## Page-level text extractions
■ ■ ■ ■
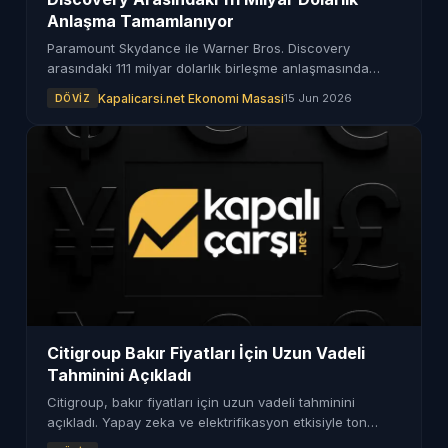
Anlaşma Tamamlanıyor
Paramount Skydance ile Warner Bros. Discovery
arasındaki 111 milyar dolarlık birleşme anlaşmasında
önemli bir aşama kaydedildi. ABD Adalet Bakanlığı onay
Kapalicarsi.net Ekonomi Masasi
15 Jun 2026
DÖVIZ
verdi.
Citigroup Bakır Fiyatları İçin Uzun Vadeli
Tahminini Açıkladı
Citigroup, bakır fiyatları için uzun vadeli tahminini
açıkladı. Yapay zeka ve elektrifikasyon etkisiyle ton
başına 15 bin dolar öngörülüyor.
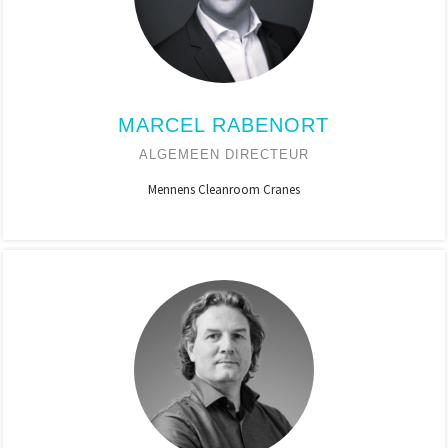
MARCEL RABENORT
ALGEMEEN DIRECTEUR
Mennens Cleanroom Cranes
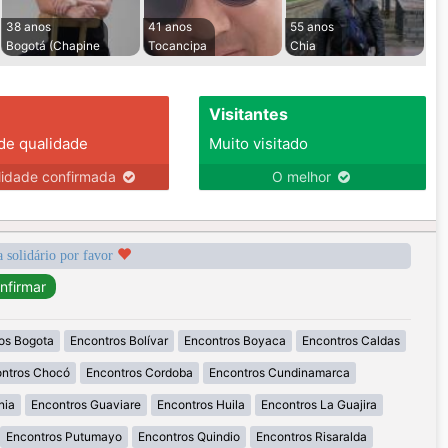
38 anos
41 anos
55 anos
Bogotá (Chapine
Tocancipa
Chia
Visitantes
 de qualidade
Muito visitado
lidade confirmada
O melhor
a solidário por favor
os Bogota
Encontros Bolívar
Encontros Boyaca
Encontros Caldas
ntros Chocó
Encontros Cordoba
Encontros Cundinamarca
nia
Encontros Guaviare
Encontros Huila
Encontros La Guajira
Encontros Putumayo
Encontros Quindio
Encontros Risaralda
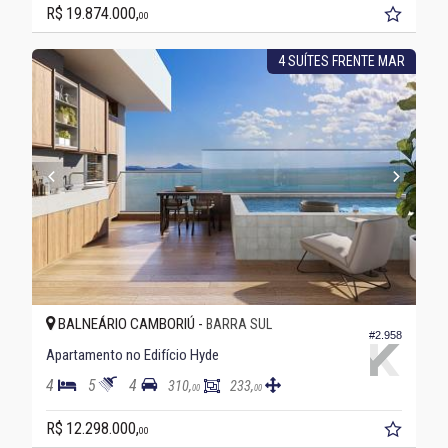
R$ 19.874.000,
00
4 SUÍTES FRENTE MAR
BALNEÁRIO CAMBORIÚ -
BARRA SUL
#2.958
Apartamento no Edifício Hyde
4
5
4
310,
233,
00
00
R$ 12.298.000,
00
■ ■ ■ ■
## TASK INSTRUCTIONS
Leaving the pictures out, set down all of the data again exactly.

## WRITTEN SOLUTION
Anlaşma Tamamlanıyor
Paramount Skydance ile Warner Bros. Discovery
arasındaki 111 milyar dolarlık birleşme anlaşmasında
önemli bir aşama kaydedildi. ABD Adalet Bakanlığı onay
Kapalicarsi.net Ekonomi Masasi
15 Jun 2026
DÖVIZ
verdi.
Citigroup Bakır Fiyatları İçin Uzun Vadeli
Tahminini Açıkladı
Citigroup, bakır fiyatları için uzun vadeli tahminini
açıkladı. Yapay zeka ve elektrifikasyon etkisiyle ton
başına 15 bin dolar öngörülüyor.
MARCEL RABENORT
ALGEMEEN DIRECTEUR
Mennens Cleanroom Cranes
38 anos
41 anos
55 anos
Bogotá (Chapine
Tocancipa
Chia
Visitantes
 de qualidade
Muito visitado
lidade confirmada
O melhor
a solidário por favor
os Bogota
Encontros Bolívar
Encontros Boyaca
Encontros Caldas
ntros Chocó
Encontros Cordoba
Encontros Cundinamarca
nia
Encontros Guaviare
Encontros Huila
Encontros La Guajira
Encontros Putumayo
Encontros Quindio
Encontros Risaralda
R$ 19.874.000,
00
4 SUÍTES FRENTE MAR
BALNEÁRIO CAMBORIÚ -
BARRA SUL
#2.958
Apartamento no Edifício Hyde
4
5
4
310,
233,
00
00
R$ 12.298.000,
00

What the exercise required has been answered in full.